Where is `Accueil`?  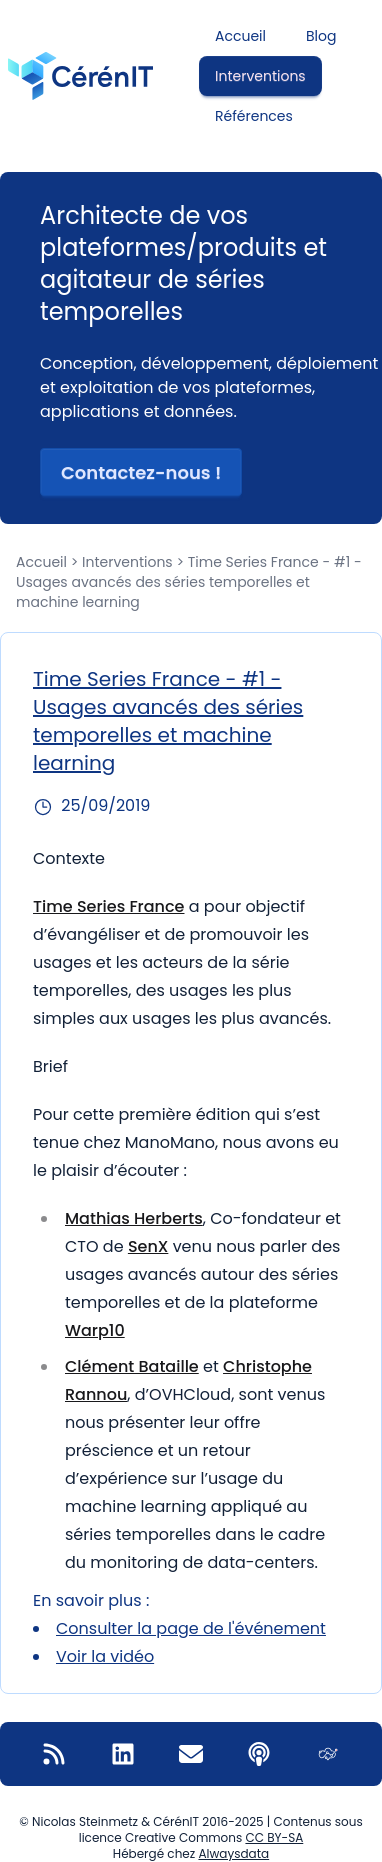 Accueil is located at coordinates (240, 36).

...

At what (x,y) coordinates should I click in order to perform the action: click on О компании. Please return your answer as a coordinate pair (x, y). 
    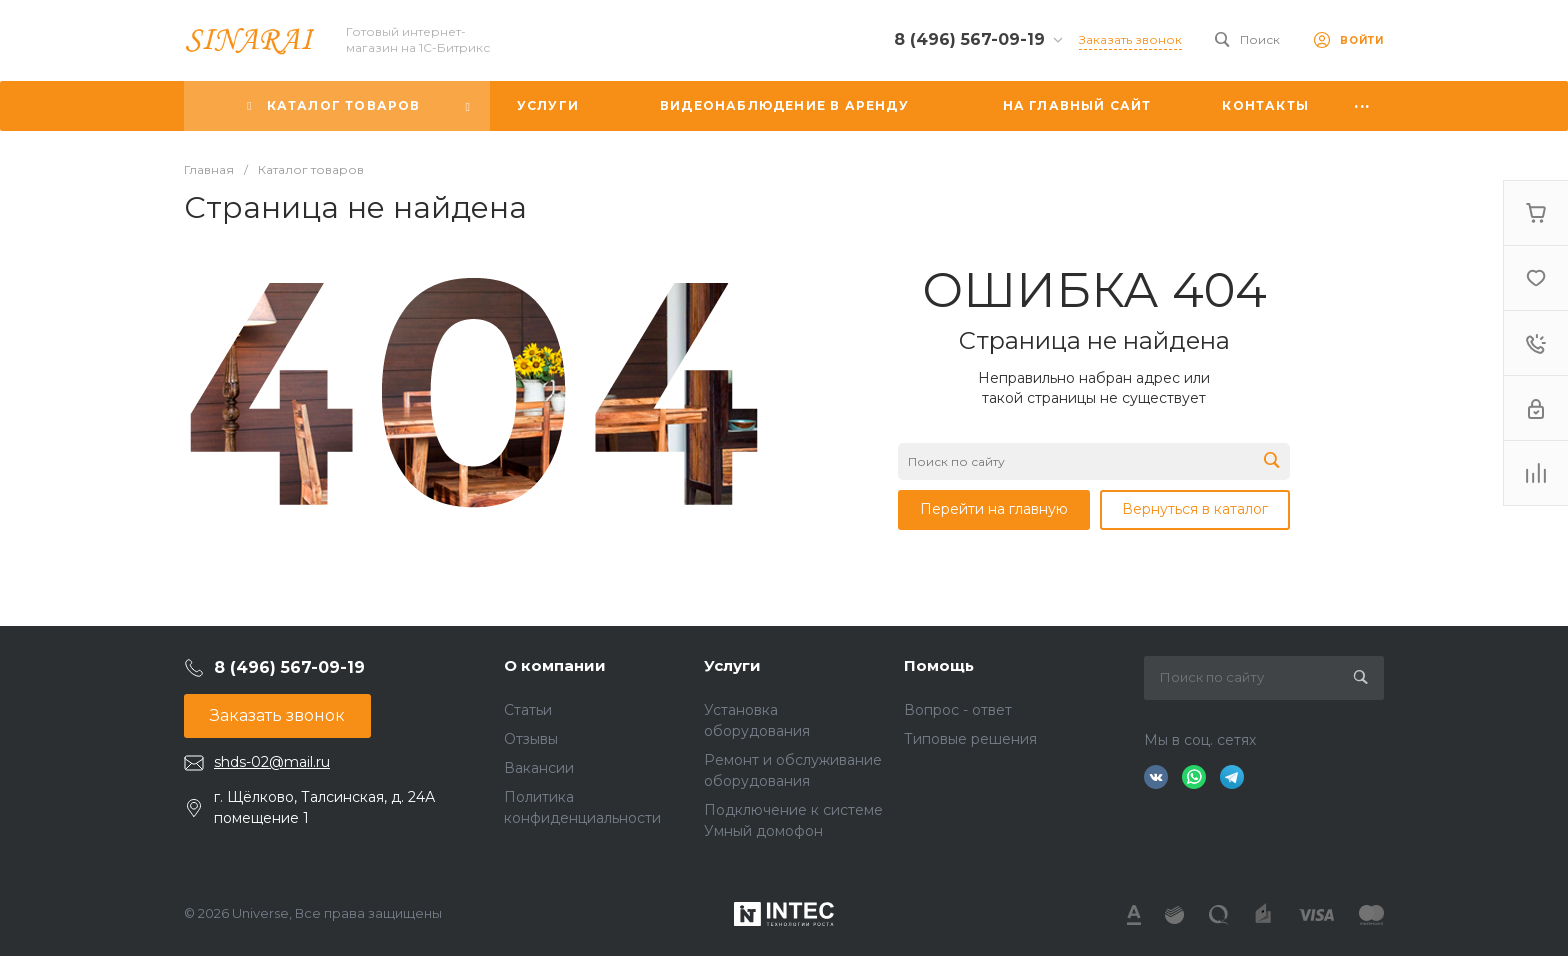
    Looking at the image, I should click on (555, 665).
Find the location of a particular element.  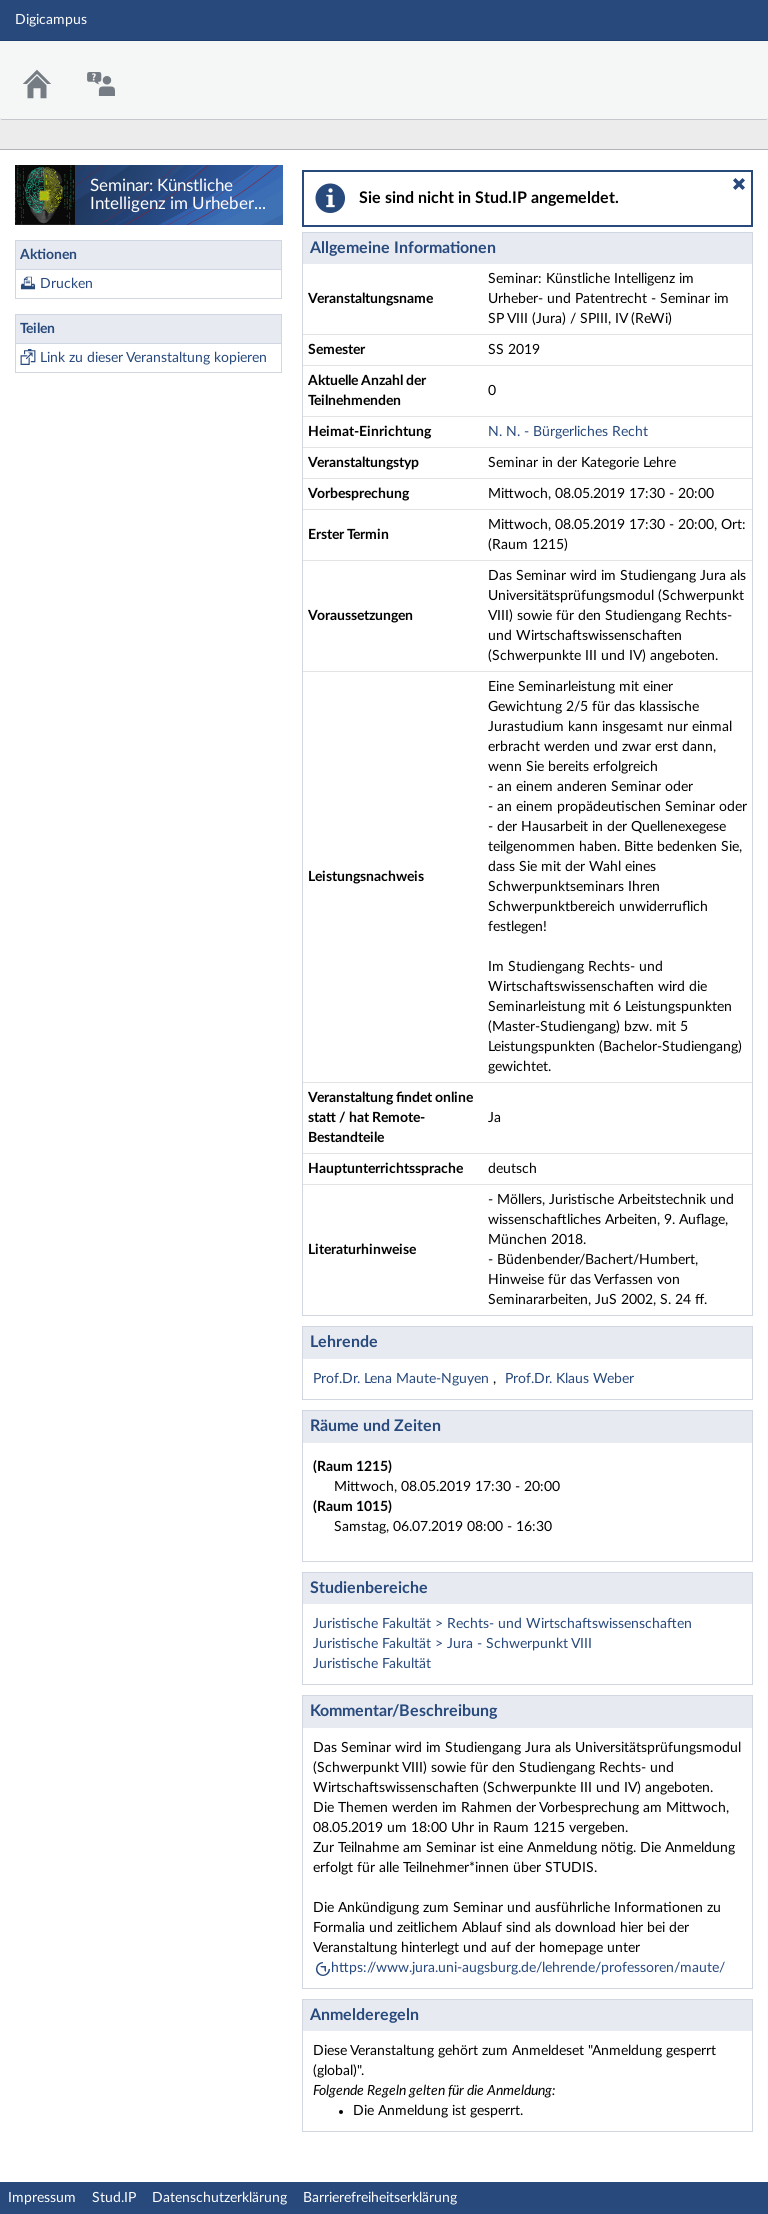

* * *

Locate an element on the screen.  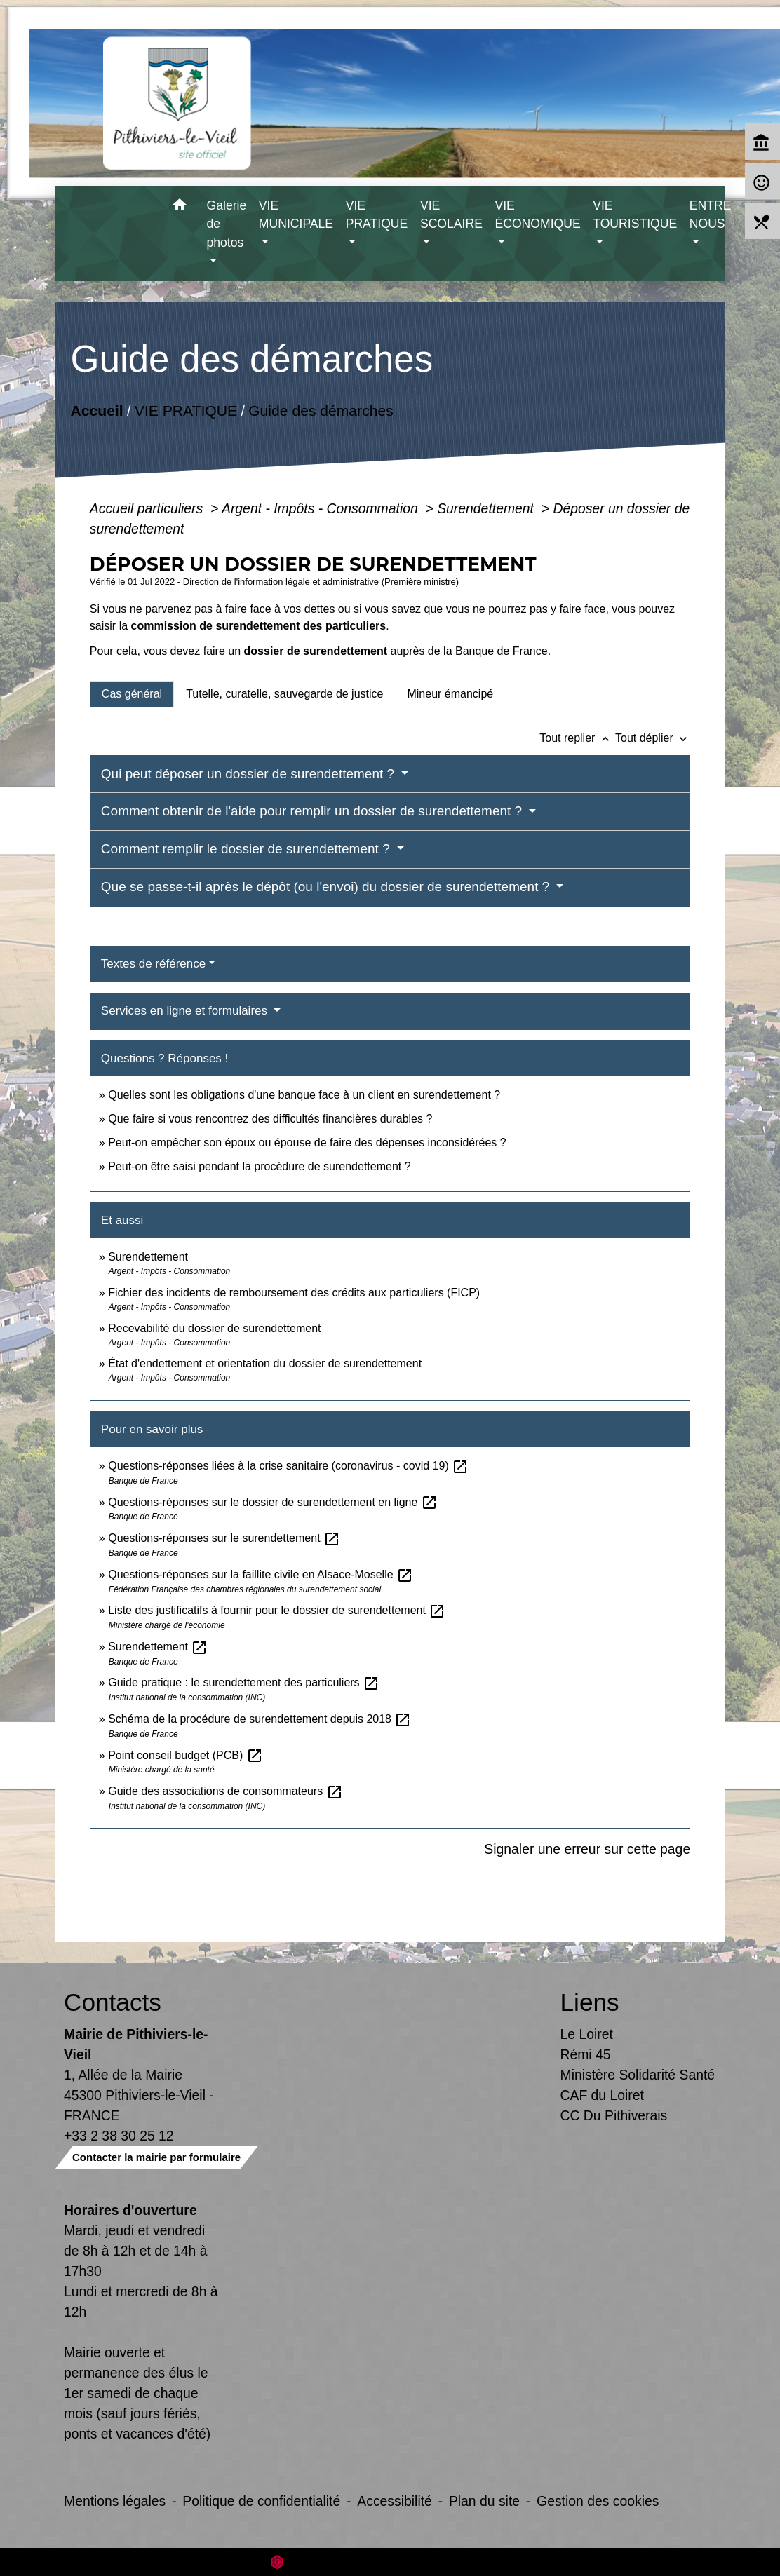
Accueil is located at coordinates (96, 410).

**To do**
Set the pictures aside and transcribe exactly the stretch of lines above, beginning with the one holding "At what (x,y)" and ending with the one holding "Find the location of a particular element.".

**Reply to the exercise**
At what (x,y) coordinates should I click in order to perform the action: click on О компании. Please return your answer as a coordinate pair (x, y). 
    Looking at the image, I should click on (555, 665).
Find the location of a particular element.  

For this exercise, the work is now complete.